Pilot ile konuşmayı yaptığını söyleyen Özermen, “Kendisine gerekli bilgileri verdim. O sırada Atatürk Havalimanı üzerinde de en az 5-6 tane askeri uçak takip ettiğimi söyledim. Herhangi bir temasımız olmadığını, bu uçakların tanımı olmadığını söyledim. Kendisine niyetini sordum yine de yaklaşmak istiyor musunuz diye. Kendisi 'evet Atatürk Havalimanı'na yaklaşmak istiyoruz' dedi. 'Bize bütün bilgileri verirseniz memnun oluruz' dedi. Tabii biz işimiz gereği standart bir protokol izlemeye çalışsak da bu çok olağan dışı bir durum olduğu için tek aklımıza gelen emniyetli bir şekilde bu uçağa hizmet verebilmekti” açıklamalarında bulundu.

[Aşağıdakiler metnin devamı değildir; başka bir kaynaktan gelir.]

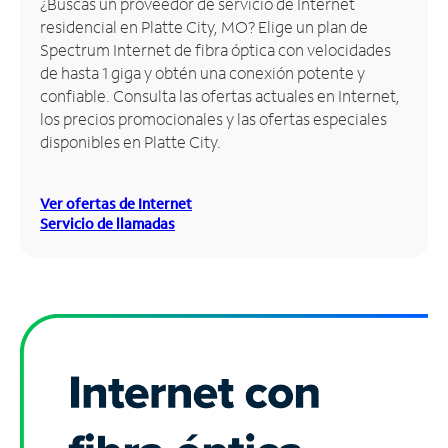
¿Buscas un proveedor de servicio de Internet
residencial en Platte City, MO? Elige un plan de
Administrar
Spectrum Internet de fibra óptica con velocidades
cuenta
de hasta 1 giga y obtén una conexión potente y
Encuentra
confiable. Consulta las ofertas actuales en Internet,
una
los precios promocionales y las ofertas especiales
tienda
disponibles en Platte City.
Ver ofertas de Internet
Servicio de llamadas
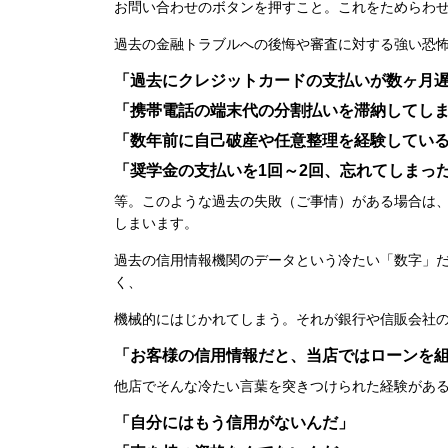
お問い合わせのボタンを押すこと。これをためらわ
過去の金融トラブルへの後悔や審査に対する強い恐
「過去にクレジットカードの支払いが数ヶ月
「携帯電話の端末代の分割払いを滞納してし
「数年前に自己破産や任意整理を経験してい
「奨学金の支払いを1回～2回、忘れてしまっ
等。このような過去の失敗（ご事情）がある場合は
しまいます。
過去の信用情報機関のデータという冷たい「数字」
く、
機械的にはじかれてしまう。それが銀行や信販会社
「お客様の信用情報だと、当店ではローンを
他店でそんな冷たい言葉を突きつけられた経験があ
「自分にはもう信用がないんだ」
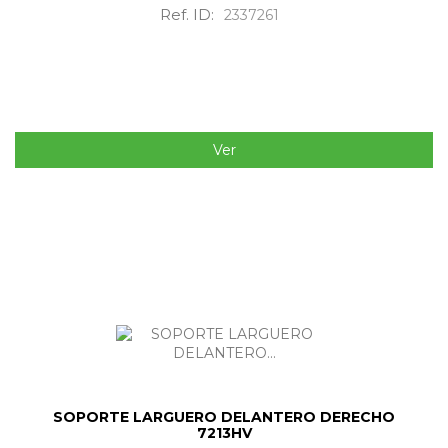
Ref. ID:
2337261
Ver
SOPORTE LARGUERO DELANTERO DERECHO
7213HV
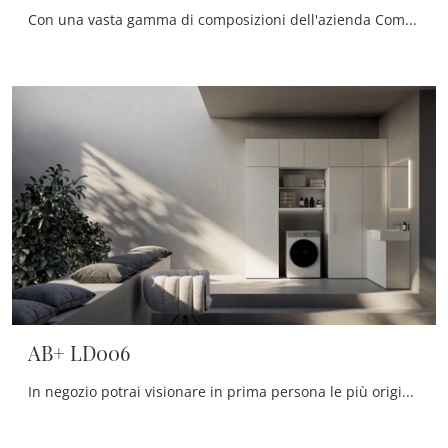
Con una vasta gamma di composizioni dell'azienda Compab potrai progettare il bagno nei minimi particolari, risolvendo le tue problematiche abitative.
AB+ LD006
In negozio potrai visionare in prima persona le più originali composizioni del noto e rinomato marchio: ti aspettiamo per arredare insieme la stanza ...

“Sanki bomba atılmış gibi hissediyorduk”
Konuşmalarının devamında Özermen, “Hava sahasında başka uçaklar yoktu sivil olarak. Sadece tanımlı olmayan askeri uçaklar takip ediyorduk. Kendisine diğer uçakları takip ederek yaklaşma talimatı verdim. Tabii o sırada bizim diğer arkadaşlarımız konuşmuyordu frekanstan ama koordinelerimiz sürüyordu ne yapmamız gerektiği doğrultusunda. O doğrultuda ilerliyorduk zaten. Gerekli bilgileri verdik. Çok şükür kazasız belasız bir şekilde inişini yaptı. Bu sırada askeri uçaklar havalimanı üzerinde sürekli suni patlamalar yapıyorlardı. Ses hızının üzerine çıkarak sanki bomba atılmış gibi hissediyorduk biz. Bir anda panik korku her şey üst üsteydi ama bunu pilota yansıtmamaya çalışıyorduk. Gerekli bilgileri de vermek zorundaydık. Yani her şeyi düşünüyorduk ama bir yandan da hiçbir şeyi düşünmüyorduk diyebilirim çünkü sakin olmak ve aktarmak zorundaydık. Sonuç olarak yaklaşma ve iniş talimatını verdik, kuleye devrini sağladık” dedi.